**Exercise details:**
In the data, extract each line that holds the string "Zubehör".

** Data provided follows **

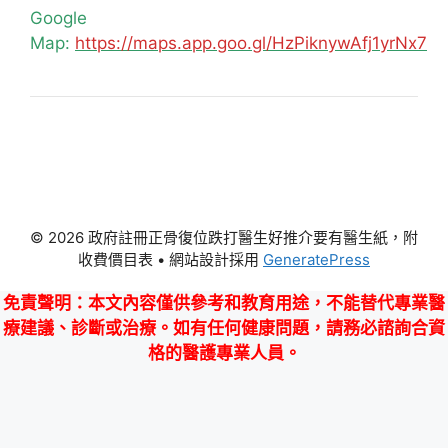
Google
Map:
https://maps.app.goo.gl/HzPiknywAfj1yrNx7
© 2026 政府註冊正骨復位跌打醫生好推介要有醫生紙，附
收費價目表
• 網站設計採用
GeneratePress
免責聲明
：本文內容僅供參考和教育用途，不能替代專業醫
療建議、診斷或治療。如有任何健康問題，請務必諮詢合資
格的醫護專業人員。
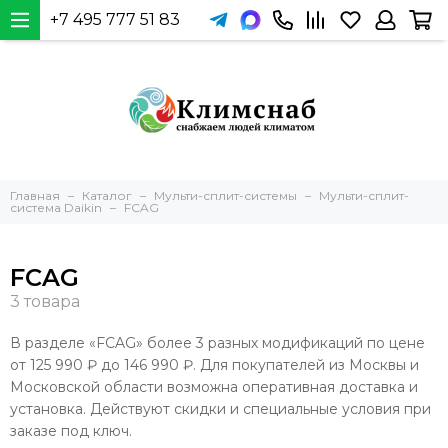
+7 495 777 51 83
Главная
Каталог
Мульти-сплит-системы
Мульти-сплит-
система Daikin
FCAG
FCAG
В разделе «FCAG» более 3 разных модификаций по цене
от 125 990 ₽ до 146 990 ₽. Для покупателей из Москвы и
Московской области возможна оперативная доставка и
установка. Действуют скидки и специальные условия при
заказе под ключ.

** End of Data provided **
** Data provided follows **

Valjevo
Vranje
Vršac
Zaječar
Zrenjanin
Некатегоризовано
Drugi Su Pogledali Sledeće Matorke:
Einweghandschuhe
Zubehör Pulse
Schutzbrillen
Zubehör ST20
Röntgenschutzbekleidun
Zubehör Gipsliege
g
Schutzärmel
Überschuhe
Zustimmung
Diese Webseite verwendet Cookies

** End of Data provided **

**Exercise answer:**
Zubehör Pulse
Zubehör ST20
Zubehör Gipsliege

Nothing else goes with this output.